━━ Data shown

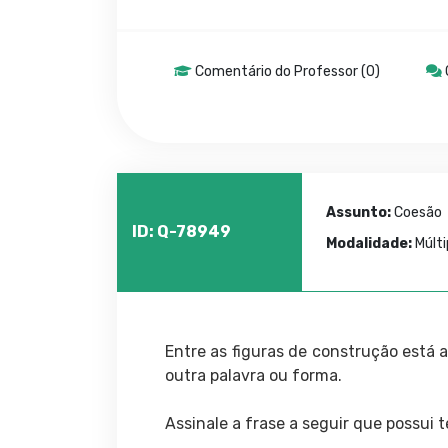
Comentário do Professor (0)
Assunto:
Coesão
ID: Q-78949
Modalidade:
Múlti
Entre as figuras de construção está a
outra palavra ou forma.
Assinale a frase a seguir que possui t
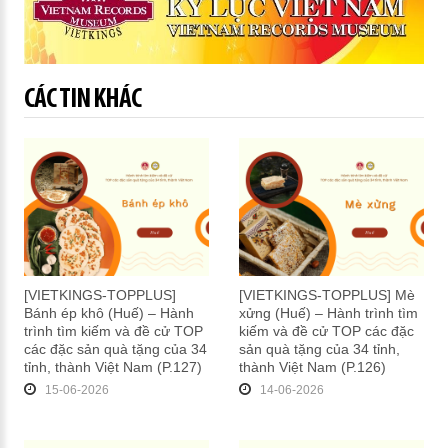
CÁC TIN KHÁC
[VIETKINGS-TOPPLUS]
[VIETKINGS-TOPPLUS] Mè
Bánh ép khô (Huế) – Hành
xửng (Huế) – Hành trình tìm
trình tìm kiếm và đề cử TOP
kiếm và đề cử TOP các đặc
các đặc sản quà tặng của 34
sản quà tặng của 34 tỉnh,
tỉnh, thành Việt Nam (P.127)
thành Việt Nam (P.126)
15-06-2026
14-06-2026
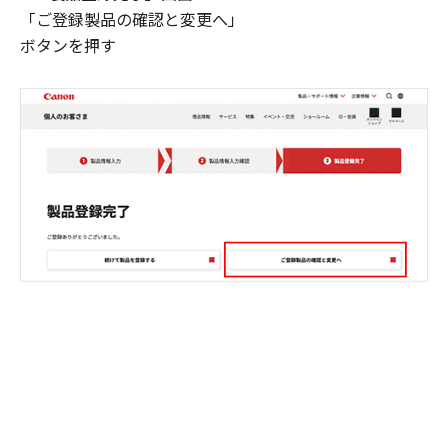
「ご登録製品の確認と変更へ」
ボタンを押す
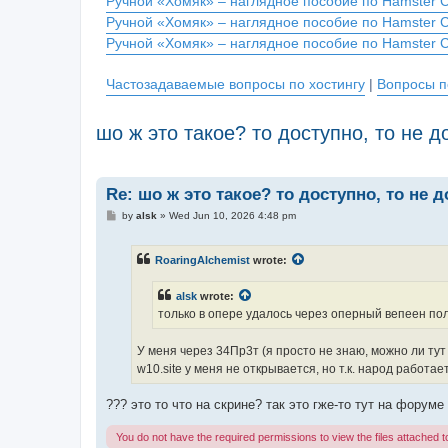
Ручной «Хомяк» – наглядное пособие по Hamster 
Ручной «Хомяк» – наглядное пособие по Hamster 
Ручной «Хомяк» – наглядное пособие по Hamster 
Частозадаваемые вопросы по хостингу
|
Вопросы п
шо ж это такое? то доступно, то не д
Re: шо ж это такое? то доступно, то не 
P
by
alsk
»
Wed Jun 10, 2026 4:48 pm
o
s
t
RoaringAlchemist
wrote:
alsk
wrote:
только в опере удалось через оперный вепеен пол
У меня через 34Пр3т (я просто не знаю, можно ли тут
w10.site у меня не открывается, но т.к. народ работает
??? это то что на скрине? так это гже-то тут на форум
You do not have the required permissions to view the files attached to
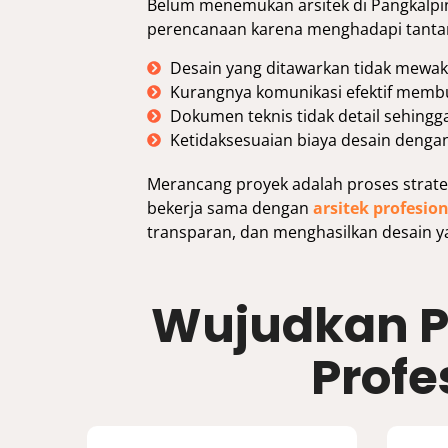
Belum menemukan arsitek di Pangkalpi
perencanaan karena menghadapi tantan
Desain yang ditawarkan tidak mewaki
Kurangnya komunikasi efektif membu
Dokumen teknis tidak detail sehing
Ketidaksesuaian biaya desain denga
Merancang proyek adalah proses strateg
bekerja sama dengan
arsitek profesio
transparan, dan menghasilkan desain y
Wujudkan P
Profe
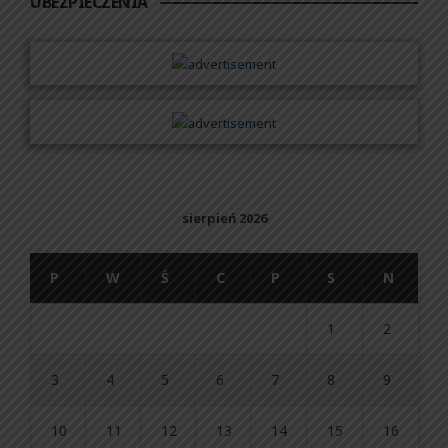
UBEZPIECZENIA
sierpień 2026
P
W
Ś
C
P
S
N
1
2
3
4
5
6
7
8
9
10
11
12
13
14
15
16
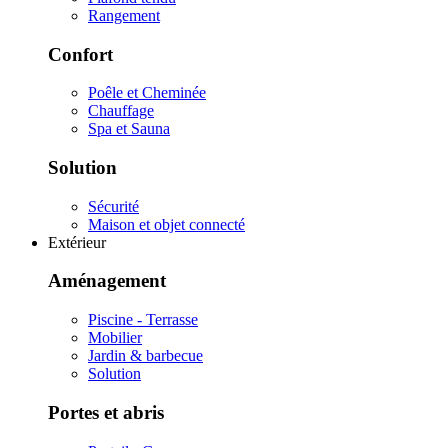
Rangement
Confort
Poêle et Cheminée
Chauffage
Spa et Sauna
Solution
Sécurité
Maison et objet connecté
Extérieur
Aménagement
Piscine - Terrasse
Mobilier
Jardin & barbecue
Solution
Portes et abris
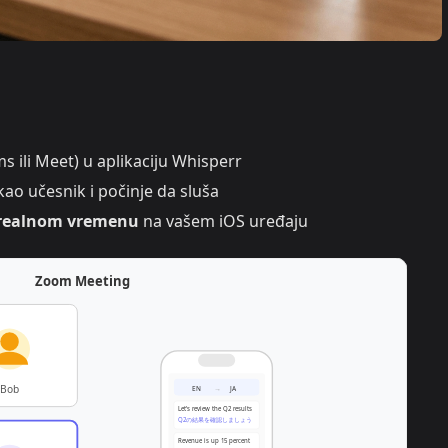
 ili Meet) u aplikaciju Whisperr
ao učesnik i počinje da sluša
u realnom vremenu
na vašem iOS uređaju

━━━━

Restate the listing word for word, pictures excluded.

= Output for this exercise =
Comentário do Professor (0)
Assunto:
Coesão
ID: Q-78949
Modalidade:
Múlti
Entre as figuras de construção está a
outra palavra ou forma.
Assinale a frase a seguir que possui t
CÁC TIN KHÁC
[VIETKINGS-TOPPLUS]
[VIETKINGS-TOPPLUS] Mè
Bánh ép khô (Huế) – Hành
xửng (Huế) – Hành trình tìm
trình tìm kiếm và đề cử TOP
kiếm và đề cử TOP các đặc
các đặc sản quà tặng của 34
sản quà tặng của 34 tỉnh,
tỉnh, thành Việt Nam (P.127)
thành Việt Nam (P.126)
15-06-2026
14-06-2026
「ご登録製品の確認と変更へ」
ボタンを押す
Ручной «Хомяк» – наглядное пособие по Hamster 
Ручной «Хомяк» – наглядное пособие по Hamster 
Ручной «Хомяк» – наглядное пособие по Hamster 
Частозадаваемые вопросы по хостингу
|
Вопросы п
шо ж это такое? то доступно, то не д
Re: шо ж это такое? то доступно, то не 
P
by
alsk
»
Wed Jun 10, 2026 4:48 pm
o
s
t
RoaringAlchemist
wrote:
alsk
wrote:
только в опере удалось через оперный вепеен пол
У меня через 34Пр3т (я просто не знаю, можно ли тут
w10.site у меня не открывается, но т.к. народ работает
??? это то что на скрине? так это гже-то тут на форум
You do not have the required permissions to view the files attached to
Belum menemukan arsitek di Pangkalpi
perencanaan karena menghadapi tantan
Desain yang ditawarkan tidak mewaki
Kurangnya komunikasi efektif membu
Dokumen teknis tidak detail sehing
Ketidaksesuaian biaya desain denga
Merancang proyek adalah proses strateg
bekerja sama dengan
arsitek profesio
transparan, dan menghasilkan desain y
Wujudkan P
Profe
UBEZPIECZENIA
sierpień 2026
P
W
Ś
C
P
S
N
1
2
3
4
5
6
7
8
9
10
11
12
13
14
15
16
Rangement
Confort
Poêle et Cheminée
Chauffage
Spa et Sauna
Solution
Sécurité
Maison et objet connecté
Extérieur
Aménagement
Piscine - Terrasse
Mobilier
Jardin & barbecue
Solution
Portes et abris
 ili Meet) u aplikaciju Whisperr
ao učesnik i počinje da sluša
u realnom vremenu
na vašem iOS uređaju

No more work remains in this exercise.